Showtime? Not Anymore for Boxing. Plus: Fury’s foray into Exhibition

By Boxing News - 11/09/2023 - Comments

By Rory Hickey: Through their parent company, Paramount Global, Showtime announced that they will no longer be airing boxing programming on their network. The decision ends a 37-year run of Showtime televising boxing. Showtime joins their premium cable rival HBO in exiting the boxing broadcasting business, which HBO did in 2018 after 45 years of airing the sweet science.

When the news initially broke, ESPN’s Mike Coppinger reported that Premier Boxing Champions is exploring broadcast deals with DAZN and Amazon Prime Video. This next step is part of a broader trend for the entire cable industry. As consumers have shifted away from cable networks towards streaming platforms, also known as cord-cutting, cable companies have felt the pressure to cut costs.

In the United States, cable television subscriptions reached their high-water mark in May 2011, when just over 105 million people (or 90.7% of all TV households) subscribed to cable television. Twelve years later, in September 2023, Nielsen counted 75.3 million multi-channel households (accounting for 60.8% of all TV homes). That is nearly a thirty percent decline in twelve years.

The one area that has been immune to this industry-wide trend has been live sports. The NFL and college football are TV-ratings behemoths, with NFL games alone accounting for 82 of the top 100 most-watched cable programs in 2022. The NBA will shortly sign a new television rights deal, which will likely push the salary cap, based on basketball-related income, into the range where top players are making $70-$80 million a year. But boxing has always been more of a niche sport, especially in the decades after television revenue became such a determining factor in broadcasting circles. This fact was certainly not lost on Showtime.

Al Bernstein, Jimmy Lennon, and Jim Gray had become synonymous with big fights. Seeing their faces and hearing their commentary made big fights feel even grander. The silver lining is that the same technology that has made boxing on premium networks lose its commercial viability will also preserve the classic moments and great fights that made Showtime Championship Boxing so revered. The trio of Showtime voices will live on through clips and replays of old fights much as the HBO trio of Jim Lampley, Harold Lederman, and Larry Merchant have.

This fall has been quiet for boxing, with the marquee fight of Canelo Alvarez vs Jermell Charlo being uncompetitive. The most buzz-worthy thing in boxing of late was when Tyson Fury fought former UFC heavyweight champion Francis Ngannou in a ten-round exhibition match.

I have no problem with that fight happening now that Fury has agreed to face off against Oleksandr Usyk in early 2024. Exhibitions like Fury-Ngannou have a long history in boxing, like Mayweather vs. McGregor in recent years and dating back to Muhammad Ali facing professional wrestler Antonio Inoki in “The War of the Worlds” in June 1976 and so on.

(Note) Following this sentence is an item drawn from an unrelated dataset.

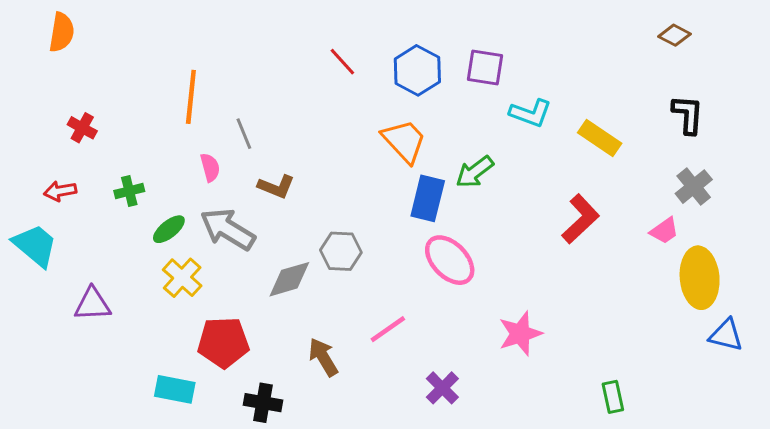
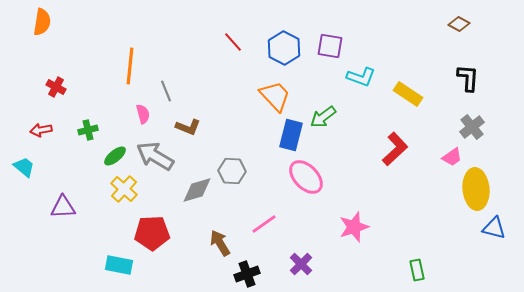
cyan trapezoid: (35, 245) -> (24, 167), size x0.7
black cross: (263, 403) -> (247, 274), moved, turned -30

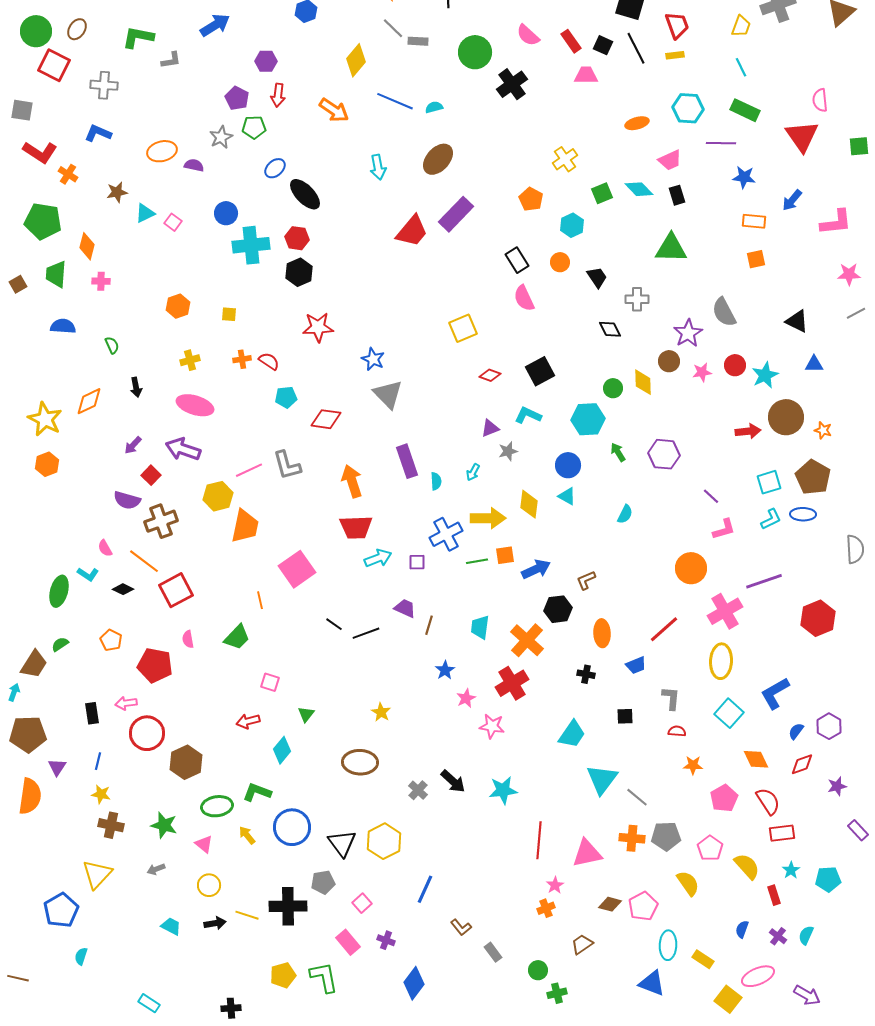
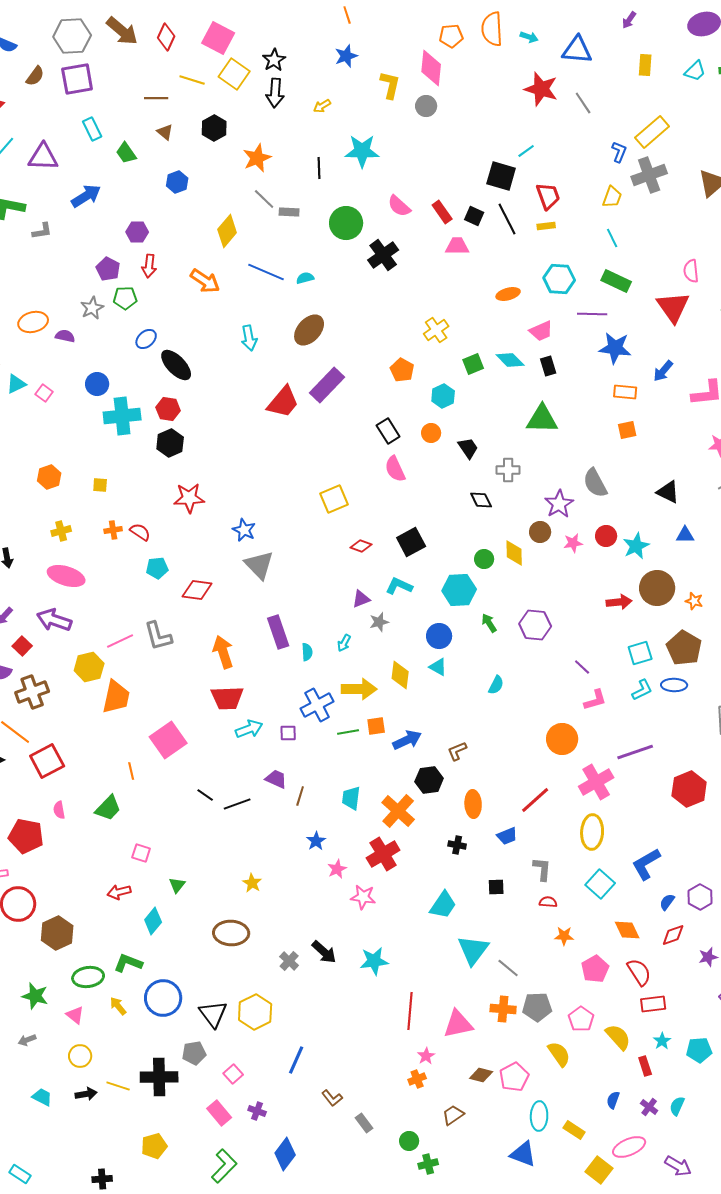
blue star: (744, 177) -> (615, 348), size x1.4
green L-shape: (324, 977) -> (224, 1166), moved, turned 56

The disconnect with how fans receive these exhibitions seems to be the distinction between what is “good for boxing” and what is best for the participating fighters. Legacy is great, and most of the top fighters in the sport are concerned about theirs, but legacies do not cover bills or pay for vacation homes. If Tyson Fury knows he can fight a mixed martial artist in Saudi Arabia for an ungodly sum of money, why should he care about the health of boxing when considering his next career move? A fighter has a shelf life in terms of earning potential, and while I would have preferred Fury face Usyk straight away, why should we frown on Tyson Fury making more money just because we would prefer clarity in the heavyweight division?

Premium cable networks, streaming services, promoters, and the like operate in their best financial interest without anyone batting an eyelash. Why should fighters receive a disproportionate share of criticism for doing the same? Isn’t the sport of boxing what it is because of the boxers themselves? When a retired boxer falls into financial hardship, people naturally feel bad for them. But when active fighters do whatever they can to maximize their financial earnings, they are almost always villainized. Holding those two beliefs is like trying to square a circle.

Until the financial incentives of boxing change (which is a different, lengthier discussion), boxers should not be looked down on for trying to maximize their earning potential. In any other area of society, diminishing your income for the greater good of your industry would be questioned at best. Yet boxers who put their lives on the line every time they step into the ring are supposed to consider the health of boxing as a whole when making career decisions?

Showtime made the understandable decision to get out of boxing after nearly four decades, which generally was received as a savvy, inevitable outcome given financial realities. Shouldn’t Tyson Fury taking a fight against Daniel Ngannou be received in the same way?